*DIRECTIONS:* Output, exactly and in full, the entries that appear below.

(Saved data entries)

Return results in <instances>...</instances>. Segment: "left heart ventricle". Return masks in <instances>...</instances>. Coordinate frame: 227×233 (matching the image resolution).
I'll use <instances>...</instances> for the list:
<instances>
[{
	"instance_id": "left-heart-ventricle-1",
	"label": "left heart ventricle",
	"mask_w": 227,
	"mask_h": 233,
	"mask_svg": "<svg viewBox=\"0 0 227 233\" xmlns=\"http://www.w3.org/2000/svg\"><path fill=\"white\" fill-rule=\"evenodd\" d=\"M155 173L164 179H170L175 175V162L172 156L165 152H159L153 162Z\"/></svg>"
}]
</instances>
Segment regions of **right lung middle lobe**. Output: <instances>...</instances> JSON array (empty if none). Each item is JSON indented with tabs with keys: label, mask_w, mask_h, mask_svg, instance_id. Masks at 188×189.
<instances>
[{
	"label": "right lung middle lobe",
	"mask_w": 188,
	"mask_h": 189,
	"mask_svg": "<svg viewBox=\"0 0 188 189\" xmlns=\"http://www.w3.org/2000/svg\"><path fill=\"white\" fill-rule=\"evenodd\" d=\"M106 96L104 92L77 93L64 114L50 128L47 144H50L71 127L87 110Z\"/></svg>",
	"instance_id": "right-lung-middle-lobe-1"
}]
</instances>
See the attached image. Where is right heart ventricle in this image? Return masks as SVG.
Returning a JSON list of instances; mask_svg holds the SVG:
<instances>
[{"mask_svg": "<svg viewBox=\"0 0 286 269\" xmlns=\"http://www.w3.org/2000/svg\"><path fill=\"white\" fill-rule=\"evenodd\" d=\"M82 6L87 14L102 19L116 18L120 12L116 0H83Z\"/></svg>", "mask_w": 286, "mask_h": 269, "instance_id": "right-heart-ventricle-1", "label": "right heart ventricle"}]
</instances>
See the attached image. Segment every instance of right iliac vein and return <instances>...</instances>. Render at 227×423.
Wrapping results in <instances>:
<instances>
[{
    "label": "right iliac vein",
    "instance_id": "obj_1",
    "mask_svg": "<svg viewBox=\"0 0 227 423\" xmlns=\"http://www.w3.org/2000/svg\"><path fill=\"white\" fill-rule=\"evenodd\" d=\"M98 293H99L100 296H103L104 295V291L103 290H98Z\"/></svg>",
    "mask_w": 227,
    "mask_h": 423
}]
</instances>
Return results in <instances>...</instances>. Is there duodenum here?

*ANSWER FOR THE TASK:*
Return results in <instances>...</instances>. Segment: "left heart ventricle". Return masks in <instances>...</instances>. Coordinate frame: 227×233 (matching the image resolution).
I'll use <instances>...</instances> for the list:
<instances>
[{
	"instance_id": "left-heart-ventricle-1",
	"label": "left heart ventricle",
	"mask_w": 227,
	"mask_h": 233,
	"mask_svg": "<svg viewBox=\"0 0 227 233\" xmlns=\"http://www.w3.org/2000/svg\"><path fill=\"white\" fill-rule=\"evenodd\" d=\"M155 173L164 179H170L175 175V162L172 156L165 152H159L153 162Z\"/></svg>"
}]
</instances>
Segment regions of **right lung middle lobe**. Output: <instances>...</instances> JSON array (empty if none). Each item is JSON indented with tabs with keys: label, mask_w, mask_h, mask_svg, instance_id. Masks at 188×189.
<instances>
[{
	"label": "right lung middle lobe",
	"mask_w": 188,
	"mask_h": 189,
	"mask_svg": "<svg viewBox=\"0 0 188 189\" xmlns=\"http://www.w3.org/2000/svg\"><path fill=\"white\" fill-rule=\"evenodd\" d=\"M106 96L104 92L77 93L64 114L50 128L47 144H50L71 127L87 110Z\"/></svg>",
	"instance_id": "right-lung-middle-lobe-1"
}]
</instances>
See the attached image. Where is right heart ventricle in this image? Return masks as SVG.
Returning a JSON list of instances; mask_svg holds the SVG:
<instances>
[{"mask_svg": "<svg viewBox=\"0 0 286 269\" xmlns=\"http://www.w3.org/2000/svg\"><path fill=\"white\" fill-rule=\"evenodd\" d=\"M82 6L87 14L102 19L116 18L120 12L116 0H83Z\"/></svg>", "mask_w": 286, "mask_h": 269, "instance_id": "right-heart-ventricle-1", "label": "right heart ventricle"}]
</instances>
See the attached image. Segment every instance of right iliac vein and return <instances>...</instances>. Render at 227×423.
Wrapping results in <instances>:
<instances>
[{
    "label": "right iliac vein",
    "instance_id": "obj_1",
    "mask_svg": "<svg viewBox=\"0 0 227 423\" xmlns=\"http://www.w3.org/2000/svg\"><path fill=\"white\" fill-rule=\"evenodd\" d=\"M98 293H99L100 296H103L104 295V291L103 290H98Z\"/></svg>",
    "mask_w": 227,
    "mask_h": 423
}]
</instances>
Return results in <instances>...</instances>. Is there duodenum here?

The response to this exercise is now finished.